Toplumun canına okunmaya devam ediyorlar!
Son 9 ayda hesaplanan hayat pahalılığı %69.75 olarak tespit edildi. Bu çok büyük ve korkunç bir rakamdır.
Bu oran ile emekçilerimizin hayatları daha da alt üst olacak demektir.
Hayatın giderek yaşanmaz hale gelmesi bu beceriksiz ve de her zaman içinde tüccar kesimin hükümeti olanlar yüzünden bunlar yaşanmış oluyor.
Sermaye odaklı hükümetler yüzünden bugün emekçiler hep ezilmeye mahkum oluyorlar.
Yaşam hakları hep gasp edilmiş oluyor.
İnsana yaraşır bir yaşam hakkı bırakmayan hükümet halen daha hayatı yaşanmaz hale getirmeye devam ediyor.
9 ayda bu enflasyon oranı ile kim baş edebilir ki!

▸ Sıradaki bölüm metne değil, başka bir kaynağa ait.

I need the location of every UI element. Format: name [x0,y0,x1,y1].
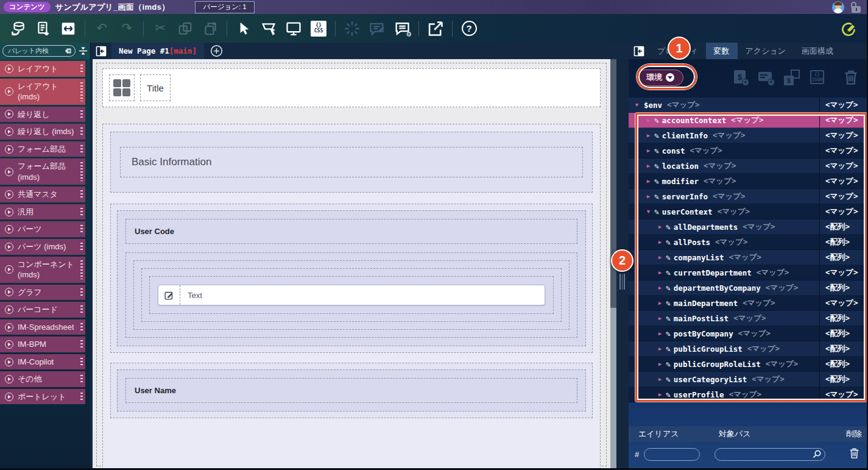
alias-delete-icon[interactable] [849,447,859,461]
palette-item-15[interactable]: IM-Copilot [0,354,85,370]
preview-monitor-icon[interactable] [285,20,302,37]
edit-pencil-icon[interactable]: ✎ [654,207,659,216]
edit-pencil-icon[interactable]: ✎ [666,390,671,399]
expand-arrow-icon[interactable]: ▶ [657,285,663,291]
select-cursor-icon[interactable] [235,20,252,37]
panel-splitter-handle[interactable] [619,274,625,290]
expand-arrow-icon[interactable]: ▶ [645,148,652,154]
expand-arrow-icon[interactable]: ▶ [645,132,652,138]
edit-pencil-icon[interactable]: ✎ [654,146,659,155]
edit-pencil-icon[interactable]: ✎ [654,177,659,186]
add-page-icon[interactable] [210,45,223,57]
variable-row-userCategoryList[interactable]: ▶✎userCategoryList<マップ><配列> [629,372,868,387]
palette-item-1[interactable]: レイアウト (imds) [0,79,85,105]
variable-row-const[interactable]: ▶✎const<マップ><マップ> [629,143,868,158]
target-path-input[interactable] [715,448,825,461]
help-icon[interactable]: ? [460,20,478,37]
variable-row-userContext[interactable]: ▼✎userContext<マップ><マップ> [629,204,868,219]
edit-mode-icon[interactable] [840,20,857,37]
drag-handle[interactable] [80,393,83,401]
palette-item-4[interactable]: フォーム部品 [0,141,85,157]
user-name-label[interactable]: User Name [125,378,577,403]
palette-item-8[interactable]: パーツ [0,221,85,237]
clear-tag-icon[interactable] [65,47,72,55]
expand-arrow-icon[interactable]: ▶ [657,300,663,306]
unlock-icon[interactable] [852,2,861,13]
drag-handle[interactable] [80,358,83,366]
drag-handle[interactable] [80,127,83,136]
component-select-cursor-icon[interactable] [260,20,277,37]
edit-pencil-icon[interactable]: ✎ [654,116,659,125]
edit-pencil-icon[interactable]: ✎ [666,283,671,293]
variable-row-departmentByCompany[interactable]: ▶✎departmentByCompany<マップ><配列> [629,280,868,296]
title-component[interactable]: Title [140,74,171,101]
edit-pencil-icon[interactable]: ✎ [654,192,659,201]
variable-row-publicGroupRoleList[interactable]: ▶✎publicGroupRoleList<マップ><配列> [629,357,868,372]
variable-row-mainDepartment[interactable]: ▶✎mainDepartment<マップ><マップ> [629,296,868,311]
drag-handle[interactable] [80,145,83,154]
drag-handle[interactable] [80,190,83,199]
palette-item-11[interactable]: グラフ [0,285,85,301]
variable-row-serverInfo[interactable]: ▶✎serverInfo<マップ><マップ> [629,189,868,204]
fit-width-icon[interactable] [60,20,77,37]
variable-row-accountContext[interactable]: ▶✎accountContext<マップ><マップ> [629,113,868,128]
open-external-icon[interactable] [427,20,444,37]
variable-row-mainPostList[interactable]: ▶✎mainPostList<マップ><配列> [629,311,868,326]
input-wrapper-2[interactable]: Text [133,260,570,330]
scope-dropdown[interactable]: 環境 [637,69,683,86]
tab-properties[interactable]: プロパティ [649,43,706,59]
header-component[interactable]: Title [102,68,601,107]
drag-handle[interactable] [80,243,83,251]
expand-arrow-icon[interactable]: ▶ [657,254,663,260]
edit-pencil-icon[interactable]: ✎ [666,375,671,384]
page-tab[interactable]: New Page #1[main] [111,43,204,59]
expand-arrow-icon[interactable]: ▶ [657,346,663,352]
variable-row-companyList[interactable]: ▶✎companyList<マップ><配列> [629,250,868,265]
edit-pencil-icon[interactable]: ✎ [666,253,671,262]
expand-arrow-icon[interactable]: ▶ [657,330,663,336]
search-icon[interactable] [812,449,822,459]
edit-pencil-icon[interactable]: ✎ [666,314,671,323]
collapse-arrow-icon[interactable]: ▼ [633,102,640,108]
palette-item-10[interactable]: コンポーネント (imds) [0,257,85,283]
section-user-code[interactable]: User Code [110,204,593,353]
expand-arrow-icon[interactable]: ▶ [657,361,663,367]
variable-row-location[interactable]: ▶✎location<マップ><マップ> [629,158,868,174]
design-canvas[interactable]: Title Basic Information User Code [93,59,610,470]
form-container-component[interactable]: Basic Information User Code [102,124,601,470]
section-basic-information[interactable]: Basic Information [110,132,593,193]
user-code-label[interactable]: User Code [125,219,577,244]
alias-input[interactable] [644,448,700,461]
comment-settings-icon[interactable]: ⚙ [393,20,411,37]
section-user-name[interactable]: User Name [110,363,593,418]
variable-row-$env[interactable]: ▼$env<マップ><マップ> [629,98,868,113]
variable-row-allPosts[interactable]: ▶✎allPosts<マップ><配列> [629,235,868,250]
canvas-scrollbar[interactable] [610,59,616,470]
tab-variables[interactable]: 変数 [706,43,738,59]
input-wrapper-1[interactable]: Text [125,252,577,338]
drag-handle[interactable] [80,260,83,279]
palette-item-17[interactable]: ポートレット [0,389,85,405]
variable-row-clientInfo[interactable]: ▶✎clientInfo<マップ><マップ> [629,128,868,143]
expand-arrow-icon[interactable]: ▶ [645,163,652,169]
palette-item-7[interactable]: 汎用 [0,204,85,220]
palette-item-14[interactable]: IM-BPM [0,336,85,352]
drag-handle[interactable] [80,208,83,216]
drag-handle[interactable] [80,340,83,349]
expand-arrow-icon[interactable]: ▶ [645,193,652,199]
edit-pencil-icon[interactable]: ✎ [666,223,671,232]
edit-pencil-icon[interactable]: ✎ [666,299,671,308]
variable-row-publicGroupList[interactable]: ▶✎publicGroupList<マップ><配列> [629,341,868,357]
drag-handle[interactable] [80,82,83,101]
edit-pencil-icon[interactable]: ✎ [666,329,671,338]
text-input-component[interactable]: Text [158,285,545,305]
variable-row-userProfile[interactable]: ▶✎userProfile<マップ><マップ> [629,387,868,402]
expand-arrow-icon[interactable]: ▶ [645,178,652,184]
drag-handle[interactable] [80,305,83,314]
sidebar-toggle-icon[interactable] [95,45,107,57]
edit-pencil-icon[interactable]: ✎ [666,344,671,354]
edit-pencil-icon[interactable]: ✎ [666,360,671,369]
palette-item-13[interactable]: IM-Spreadsheet [0,319,85,335]
palette-item-0[interactable]: レイアウト [0,61,85,77]
drag-handle[interactable] [80,288,83,297]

Kim bu oran ile geçimini mutfağını karşılayacak?
Mümkün müdür?
Kesinlikle değil!
Dar gelirliler ve asgari ücrete mahkum olanlar adeta bitmiş durumdadır. Hatta devlette çalışan memur ve de işçilerin de bu enflasyon karşısında artık zor bir yaşama sürüklendikleri de bir gerçektir.
Alım gücünün giderek bir işe yaramadığı gerçeği piyasa fiyatlarıyla apaçık ortadadır. Piyasada her gün bir fiyata maruz bırakılan bir toplum söz konusudur. Enflasyon karşısında insanların yaşayabilmeleri mümkün değildir. Alınan maaşlar eriyor yaratılan bu enflasyon yüzünden!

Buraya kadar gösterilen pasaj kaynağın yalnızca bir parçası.